İki ülke daha önce bu topraklar için ilk kez 1988-1994 yılları arasında savaşa girdi ve bu kanlı saldırılarda yaklaşık 30 bin kişi öldürüldü, bir milyondan fazla insan da yerinden edildi. Yerlerinden edilenlerin büyük bir kısmını Azeriler oluşturuyordu.
Bu savaşın ardından iki ülke yıllar boyunca aralıklı olarak sürtüşse de ikinci en büyük savaş 2020’de patlak verdi. 44 gün süren bu savaşta Azerbaycan Ermeni savunmasını hızla delerek büyük bir zafer kazandı ve ilk savaşta kaybettiği yedi bölge ile Karabağ’ın yaklaşık üçte birini geri aldı.

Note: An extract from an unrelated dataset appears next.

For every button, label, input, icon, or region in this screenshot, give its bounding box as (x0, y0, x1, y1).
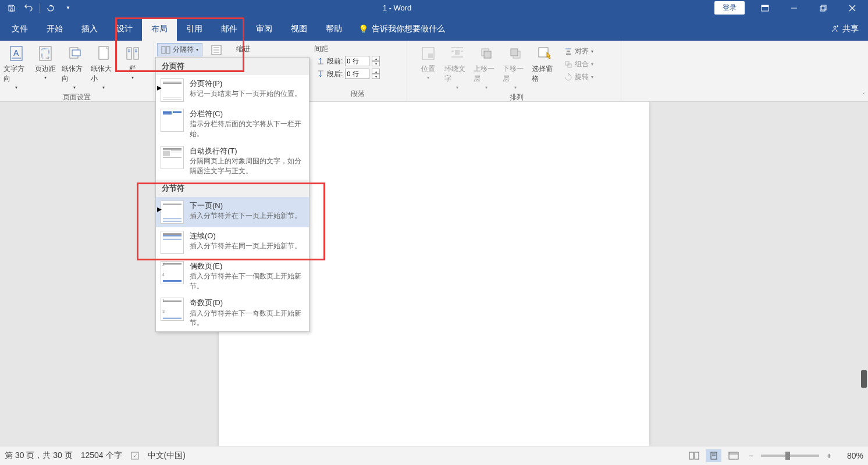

Askeri analistler, 6500 kişinin öldüğü ikinci savaşta Azerbaycan’ın zaferinde Türkiye ile İsrail’den satın alınan insansız hava araçlarının büyük bir payı olduğunu söylüyor. Bu noktada Ermenistan’ın müttefiki olan ancak Azerbaycan ile de ilişkileri iyi olan Rusya, ateşkes görüşmeleri için devreye girdi. Anlaşmaya göre 1960 Rus barış gücü askerinin Karabağ’a konuşlanması ve bölgeyi Ermenistan’a bağlayan tek yol olan Laçin Koridoru’nu koruması gerekiyordu.

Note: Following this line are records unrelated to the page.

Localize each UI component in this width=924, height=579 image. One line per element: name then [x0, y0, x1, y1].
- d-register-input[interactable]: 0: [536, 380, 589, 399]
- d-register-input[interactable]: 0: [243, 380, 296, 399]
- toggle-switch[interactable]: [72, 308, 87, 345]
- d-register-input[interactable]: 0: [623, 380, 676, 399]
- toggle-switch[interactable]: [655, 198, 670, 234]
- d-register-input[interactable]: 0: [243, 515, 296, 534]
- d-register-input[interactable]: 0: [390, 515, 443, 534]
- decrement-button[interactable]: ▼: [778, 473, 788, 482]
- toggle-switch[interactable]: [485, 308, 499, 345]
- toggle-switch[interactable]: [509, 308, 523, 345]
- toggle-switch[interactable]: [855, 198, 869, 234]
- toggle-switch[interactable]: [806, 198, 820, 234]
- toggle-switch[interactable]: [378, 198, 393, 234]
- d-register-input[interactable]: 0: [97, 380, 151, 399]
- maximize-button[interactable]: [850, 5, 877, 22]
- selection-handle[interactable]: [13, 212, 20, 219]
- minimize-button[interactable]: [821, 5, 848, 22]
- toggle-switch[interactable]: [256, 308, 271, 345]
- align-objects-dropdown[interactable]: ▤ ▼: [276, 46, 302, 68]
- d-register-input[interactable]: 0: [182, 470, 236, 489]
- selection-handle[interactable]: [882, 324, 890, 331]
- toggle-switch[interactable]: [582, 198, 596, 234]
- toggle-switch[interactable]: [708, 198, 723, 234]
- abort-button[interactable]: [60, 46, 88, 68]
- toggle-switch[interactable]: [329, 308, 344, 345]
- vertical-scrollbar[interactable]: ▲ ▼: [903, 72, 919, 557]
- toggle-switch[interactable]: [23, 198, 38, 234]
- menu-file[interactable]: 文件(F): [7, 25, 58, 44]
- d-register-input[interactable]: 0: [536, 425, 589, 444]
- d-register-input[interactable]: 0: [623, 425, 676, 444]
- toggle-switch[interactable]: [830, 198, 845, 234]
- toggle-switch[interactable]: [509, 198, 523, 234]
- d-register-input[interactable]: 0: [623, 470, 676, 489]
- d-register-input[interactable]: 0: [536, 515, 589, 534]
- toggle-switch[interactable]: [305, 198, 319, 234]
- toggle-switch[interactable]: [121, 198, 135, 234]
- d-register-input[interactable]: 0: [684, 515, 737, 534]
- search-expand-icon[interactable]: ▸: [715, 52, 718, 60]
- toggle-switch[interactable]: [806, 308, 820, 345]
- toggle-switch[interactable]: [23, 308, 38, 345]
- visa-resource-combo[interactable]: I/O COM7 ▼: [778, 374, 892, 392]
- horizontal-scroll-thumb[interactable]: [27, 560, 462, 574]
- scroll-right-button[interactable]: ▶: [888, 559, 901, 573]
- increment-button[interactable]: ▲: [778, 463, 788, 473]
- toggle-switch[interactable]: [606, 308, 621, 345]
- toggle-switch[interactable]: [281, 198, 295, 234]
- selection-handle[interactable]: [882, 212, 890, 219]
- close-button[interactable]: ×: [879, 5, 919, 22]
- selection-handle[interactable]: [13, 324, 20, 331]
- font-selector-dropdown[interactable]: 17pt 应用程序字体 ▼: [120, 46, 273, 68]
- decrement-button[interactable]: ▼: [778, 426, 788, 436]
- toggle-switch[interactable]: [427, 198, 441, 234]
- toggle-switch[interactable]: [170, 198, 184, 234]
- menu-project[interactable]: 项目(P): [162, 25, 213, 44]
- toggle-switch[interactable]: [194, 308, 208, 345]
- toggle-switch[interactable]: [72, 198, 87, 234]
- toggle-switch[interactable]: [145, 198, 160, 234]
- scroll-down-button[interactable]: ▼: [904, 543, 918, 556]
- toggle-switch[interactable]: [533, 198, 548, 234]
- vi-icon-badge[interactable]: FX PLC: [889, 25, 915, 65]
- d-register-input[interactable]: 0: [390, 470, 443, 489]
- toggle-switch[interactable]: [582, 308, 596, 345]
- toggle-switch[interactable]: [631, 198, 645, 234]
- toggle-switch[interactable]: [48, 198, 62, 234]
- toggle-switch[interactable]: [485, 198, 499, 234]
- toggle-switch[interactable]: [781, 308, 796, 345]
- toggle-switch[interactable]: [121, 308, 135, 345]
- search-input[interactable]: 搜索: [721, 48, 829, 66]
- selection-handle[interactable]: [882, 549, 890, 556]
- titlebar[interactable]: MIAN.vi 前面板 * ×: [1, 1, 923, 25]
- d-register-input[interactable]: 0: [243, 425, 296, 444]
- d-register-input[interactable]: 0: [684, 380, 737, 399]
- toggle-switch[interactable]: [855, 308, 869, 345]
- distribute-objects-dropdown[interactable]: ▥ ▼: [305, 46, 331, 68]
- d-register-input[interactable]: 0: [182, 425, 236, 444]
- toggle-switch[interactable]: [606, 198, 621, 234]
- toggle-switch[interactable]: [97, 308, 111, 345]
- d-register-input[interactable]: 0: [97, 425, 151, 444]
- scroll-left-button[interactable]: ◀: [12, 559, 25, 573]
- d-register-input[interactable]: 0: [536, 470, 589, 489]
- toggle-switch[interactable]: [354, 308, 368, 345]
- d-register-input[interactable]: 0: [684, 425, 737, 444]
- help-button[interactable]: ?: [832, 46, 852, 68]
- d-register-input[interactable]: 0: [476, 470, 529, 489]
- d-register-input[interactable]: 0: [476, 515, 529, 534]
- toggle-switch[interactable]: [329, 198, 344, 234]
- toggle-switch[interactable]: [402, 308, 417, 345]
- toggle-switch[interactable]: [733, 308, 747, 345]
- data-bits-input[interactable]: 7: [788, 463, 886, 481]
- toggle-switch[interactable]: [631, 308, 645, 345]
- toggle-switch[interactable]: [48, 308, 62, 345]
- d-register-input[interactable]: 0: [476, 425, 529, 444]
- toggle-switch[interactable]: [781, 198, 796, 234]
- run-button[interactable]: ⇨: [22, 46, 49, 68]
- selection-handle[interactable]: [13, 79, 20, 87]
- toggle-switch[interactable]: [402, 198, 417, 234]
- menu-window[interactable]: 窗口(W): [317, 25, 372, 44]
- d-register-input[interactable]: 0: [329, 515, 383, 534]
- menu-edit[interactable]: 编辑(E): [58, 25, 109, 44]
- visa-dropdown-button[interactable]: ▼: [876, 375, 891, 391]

Analistler Avrupa, ABD ve Rusya’nın arabuluculuğunda gerçekleşen görüşmelerde iki tarafın kalıcı barış anlaşmasına yıllardır hiç olmadığı kadar yaklaştığını ancak nihai bir çözümün hâlâ zor olduğunu belirtiyordu. Buradaki en hassas konuyu Karabağ’da yaşayan 120 bin etnik Ermeni’nin statüsü oluşturuyor.

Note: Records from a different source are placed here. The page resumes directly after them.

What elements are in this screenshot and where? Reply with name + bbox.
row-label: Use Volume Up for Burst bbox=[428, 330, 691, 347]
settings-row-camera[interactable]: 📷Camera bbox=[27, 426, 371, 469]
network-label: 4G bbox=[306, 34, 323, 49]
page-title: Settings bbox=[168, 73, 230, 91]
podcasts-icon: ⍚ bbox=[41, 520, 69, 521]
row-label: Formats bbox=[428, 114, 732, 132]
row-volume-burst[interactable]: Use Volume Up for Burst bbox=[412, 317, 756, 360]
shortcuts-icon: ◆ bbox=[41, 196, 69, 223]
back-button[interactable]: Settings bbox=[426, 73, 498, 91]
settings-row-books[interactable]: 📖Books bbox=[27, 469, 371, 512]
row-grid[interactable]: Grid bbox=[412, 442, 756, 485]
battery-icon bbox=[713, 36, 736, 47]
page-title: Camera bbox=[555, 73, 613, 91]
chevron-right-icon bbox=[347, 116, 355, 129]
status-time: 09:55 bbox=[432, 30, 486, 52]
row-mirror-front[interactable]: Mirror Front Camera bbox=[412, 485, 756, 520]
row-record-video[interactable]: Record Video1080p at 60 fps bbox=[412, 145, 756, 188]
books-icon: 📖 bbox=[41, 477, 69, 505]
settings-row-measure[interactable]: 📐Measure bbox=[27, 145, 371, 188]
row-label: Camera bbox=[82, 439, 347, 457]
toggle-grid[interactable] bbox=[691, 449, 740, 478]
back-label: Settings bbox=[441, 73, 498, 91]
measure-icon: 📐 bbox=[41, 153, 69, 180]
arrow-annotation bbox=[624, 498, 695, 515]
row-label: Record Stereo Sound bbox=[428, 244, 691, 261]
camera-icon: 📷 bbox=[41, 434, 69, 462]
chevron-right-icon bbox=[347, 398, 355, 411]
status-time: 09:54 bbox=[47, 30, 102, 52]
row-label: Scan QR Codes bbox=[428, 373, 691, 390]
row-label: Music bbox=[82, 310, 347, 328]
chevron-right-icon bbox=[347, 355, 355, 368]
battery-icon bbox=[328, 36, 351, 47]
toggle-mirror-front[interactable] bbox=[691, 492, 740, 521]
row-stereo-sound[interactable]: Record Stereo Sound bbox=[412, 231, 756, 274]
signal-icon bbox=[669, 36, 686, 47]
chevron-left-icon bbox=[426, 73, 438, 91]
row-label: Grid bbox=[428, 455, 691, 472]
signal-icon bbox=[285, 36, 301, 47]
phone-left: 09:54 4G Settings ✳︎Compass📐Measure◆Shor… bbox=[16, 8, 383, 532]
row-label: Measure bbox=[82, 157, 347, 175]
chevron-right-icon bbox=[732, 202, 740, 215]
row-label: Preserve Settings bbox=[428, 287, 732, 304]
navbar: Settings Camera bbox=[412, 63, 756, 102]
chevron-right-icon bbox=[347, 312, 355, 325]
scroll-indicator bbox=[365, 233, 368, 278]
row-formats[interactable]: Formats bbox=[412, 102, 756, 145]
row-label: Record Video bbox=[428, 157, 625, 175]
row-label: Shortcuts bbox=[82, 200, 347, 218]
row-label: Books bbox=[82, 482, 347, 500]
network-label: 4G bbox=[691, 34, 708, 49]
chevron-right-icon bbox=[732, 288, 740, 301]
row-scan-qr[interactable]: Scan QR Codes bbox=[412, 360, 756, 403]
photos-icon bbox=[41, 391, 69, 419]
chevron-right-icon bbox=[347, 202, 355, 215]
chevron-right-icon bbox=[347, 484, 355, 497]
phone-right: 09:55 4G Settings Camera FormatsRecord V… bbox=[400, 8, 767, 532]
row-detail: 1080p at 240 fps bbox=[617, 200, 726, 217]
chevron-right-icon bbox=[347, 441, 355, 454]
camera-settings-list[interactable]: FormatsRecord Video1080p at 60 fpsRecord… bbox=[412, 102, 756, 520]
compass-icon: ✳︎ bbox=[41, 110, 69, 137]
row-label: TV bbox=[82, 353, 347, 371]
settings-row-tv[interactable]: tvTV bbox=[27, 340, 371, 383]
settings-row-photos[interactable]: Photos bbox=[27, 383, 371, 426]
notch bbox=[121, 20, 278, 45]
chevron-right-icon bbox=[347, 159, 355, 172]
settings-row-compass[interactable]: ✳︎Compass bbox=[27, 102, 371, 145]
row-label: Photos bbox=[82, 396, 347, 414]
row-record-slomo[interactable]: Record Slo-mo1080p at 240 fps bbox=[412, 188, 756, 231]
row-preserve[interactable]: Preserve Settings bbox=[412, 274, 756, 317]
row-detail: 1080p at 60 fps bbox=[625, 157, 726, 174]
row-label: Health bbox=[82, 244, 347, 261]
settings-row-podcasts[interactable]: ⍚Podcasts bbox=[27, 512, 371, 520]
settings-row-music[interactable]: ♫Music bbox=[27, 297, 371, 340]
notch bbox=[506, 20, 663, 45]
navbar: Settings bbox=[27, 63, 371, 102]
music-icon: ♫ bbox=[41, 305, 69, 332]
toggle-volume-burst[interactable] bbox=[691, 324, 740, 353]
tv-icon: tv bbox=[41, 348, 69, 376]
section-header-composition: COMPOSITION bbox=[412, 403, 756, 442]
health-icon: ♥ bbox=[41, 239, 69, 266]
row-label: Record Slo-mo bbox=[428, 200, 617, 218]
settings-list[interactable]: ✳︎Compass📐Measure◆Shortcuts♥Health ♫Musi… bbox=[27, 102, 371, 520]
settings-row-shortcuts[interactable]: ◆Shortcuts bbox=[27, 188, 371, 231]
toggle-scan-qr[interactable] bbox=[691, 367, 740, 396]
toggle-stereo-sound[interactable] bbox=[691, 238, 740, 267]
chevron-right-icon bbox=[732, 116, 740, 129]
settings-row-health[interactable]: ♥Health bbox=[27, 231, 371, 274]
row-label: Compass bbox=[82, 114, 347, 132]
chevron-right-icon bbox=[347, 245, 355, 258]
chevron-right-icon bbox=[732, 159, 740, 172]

Paşinyan ülkesinin Azerbaycan’ın egemenliğini ve toprak bütünlüğünü tanıdığını söylese de Aliyev bu iddianın iyi niyetli olmadığını belirterek Ermenistan’ı ‘ayrılıkçılığı körüklemekle’ suçluyor.
Şimdi yeni sorunun patlak verdiği yere gelelim. Aralık 2022’de çevre aktivisti olduğunu söyleyen Azeri siviller Laçin Koridoru’nu kapatmaya başladı ve Nisan 2023’te Azerbaycan koridor boyunca yeni bir güvenlik kontrol noktası oluşturdu. Bu da Ermenistan ve Dağlık Karabağ arasındaki insan ve ürün akışını acil tıbbi tahliyeler dışında kesintiye uğrattı. Azerbaycan bu kararı, yolun silah kaçakçılığı için kullanılmasını önlemek amacıyla aldığını söylese de ABD başta olmak üzere birçok Batı ülkesi bunun ‘insani durumu hızla kötüleştirdiğini’ belirtti.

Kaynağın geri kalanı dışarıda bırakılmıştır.